Never over the course of these last ten years has our government allowed any public questioning of our own role in inspiring the fanatical hatred that ultimately led to the bombing of the Twin Towers. Such an inquiry would not have justified the bombing, and that would not have been the point. Instead it would have asked about the basic injustices in the world economic and political system that lend support to terrorist acts. It would have led to a change in our own fanatical drive to impose our rules on all peoples, in disregard for their historical paths and their present well-being. The underlying truth that the hunt for Osama Bin Laden has served to bolster with bombs and guns and aggression is the tired old truth of imperialism: free trade on unequal terms, the economics of greed backed up by troops, air power, intelligence, financial experts, structural adjustment, and the entire panoply of control devices that constitutes global power. Increasingly, that’s what we have here in America too: free trade on unequal terms, the unchecked rule of corporations, whose campaign contributions are protected as freedom of speech.

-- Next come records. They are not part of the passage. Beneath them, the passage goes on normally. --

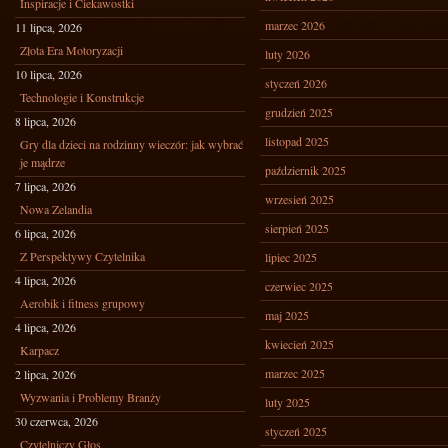
Inspiracje i Ciekawostki
marzec 2026
11 lipca, 2026
Złota Era Motoryzacji
luty 2026
10 lipca, 2026
styczeń 2026
Technologie i Konstrukcje
grudzień 2025
8 lipca, 2026
listopad 2025
Gry dla dzieci na rodzinny wieczór: jak wybrać
je mądrze
październik 2025
7 lipca, 2026
wrzesień 2025
Nowa Zelandia
sierpień 2025
6 lipca, 2026
Z Perspektywy Czytelnika
lipiec 2025
4 lipca, 2026
czerwiec 2025
Aerobik i fitness grupowy
maj 2025
4 lipca, 2026
kwiecień 2025
Karpacz
marzec 2025
2 lipca, 2026
Wyzwania i Problemy Branży
luty 2025
30 czerwca, 2026
styczeń 2025
Czytelniczy Głos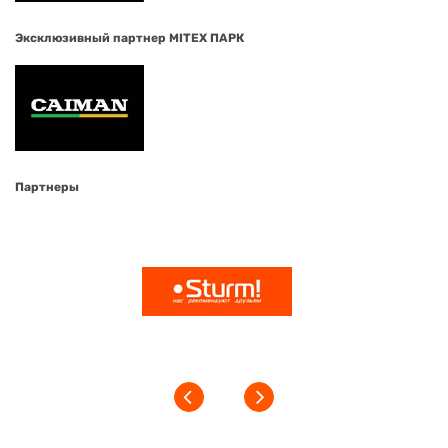
Эксклюзивный партнер MITEX ПАРК
Партнеры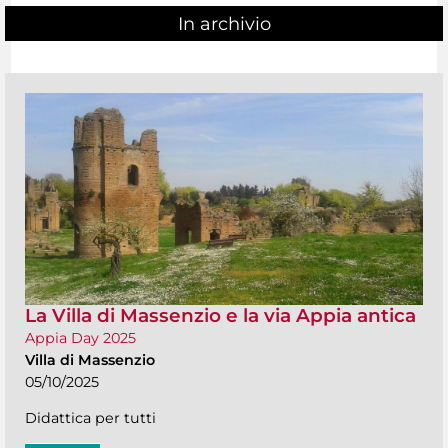
In archivio
La Villa di Massenzio e la via Appia antica
Appia Day 2025
Villa di Massenzio
05/10/2025
Didattica per tutti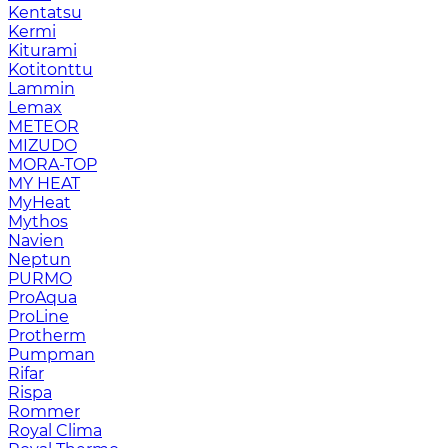
Kentatsu
Kermi
Kiturami
Kotitonttu
Lammin
Lemax
METEOR
MIZUDO
MORA-TOP
MY HEAT
MyHeat
Mythos
Navien
Neptun
PURMO
ProAqua
ProLine
Protherm
Pumpman
Rifar
Rispa
Rommer
Royal Clima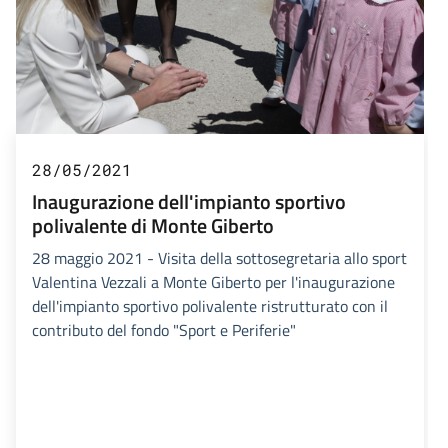
28/05/2021
Inaugurazione dell'impianto sportivo
polivalente di Monte Giberto
28 maggio 2021 - Visita della sottosegretaria allo sport
Valentina Vezzali a Monte Giberto per l'inaugurazione
dell'impianto sportivo polivalente ristrutturato con il
contributo del fondo "Sport e Periferie"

What does it mean, free trade on unequal terms? It means a class structure where all the advantages go to the largest organizations and the biggest billionaires, whose control over production determines not only who will get jobs and who will get debts, but also what kind of environment will greet them every day, whether a luxury high-rise or a destroyed suburb, whether a green, water-sucking golf-course or a blighted landscape devastated by robotic machines. This condition of fundamental inequality is clear wherever you go on earth, and it is clear right here in the USA, where we have turned imperialism against ourselves.
We have let our own industry be destroyed by the managers of money, who saw an opportunity to exploit people in China for higher profit. We have let our education system be destroyed by the managers of money, who consider that only the rich should go to school. We have opened our own land to the resource-extraction techniques that have long been used abroad: mountain-top removal for coal, deep-sea drilling for oil, hydraulic fracking for natural gas, with all their consequences on the environment and no serious attempt to limit consumption, just an acceleration of the the deadly drive to pollute this world even faster. This has all been done under the political climate of jingoist nationalism, fostered among a defeated population, unemployed, uneducated, stranded in small towns or barren cities where the military recruiter is the brightest career prospect in sight. This has all been done for the power of the rich, the makers of bombs, the lords of oil, the finance kings.
The excuse for the War on Terror was the threat of Islamist jihad across the Muslim world: but when populations take to the streets in the Middle East today, they only do so in order to throw off Western-backed dictators. Osama bin Laden was a specter that we created. The War on Terror has been a failure for all humanity.
Yesterday was May Day, the traditional day of workers’ solidarity. Across the earth, people marched in the hope of a better world. That was a day of hope. There is nothing to celebrate today.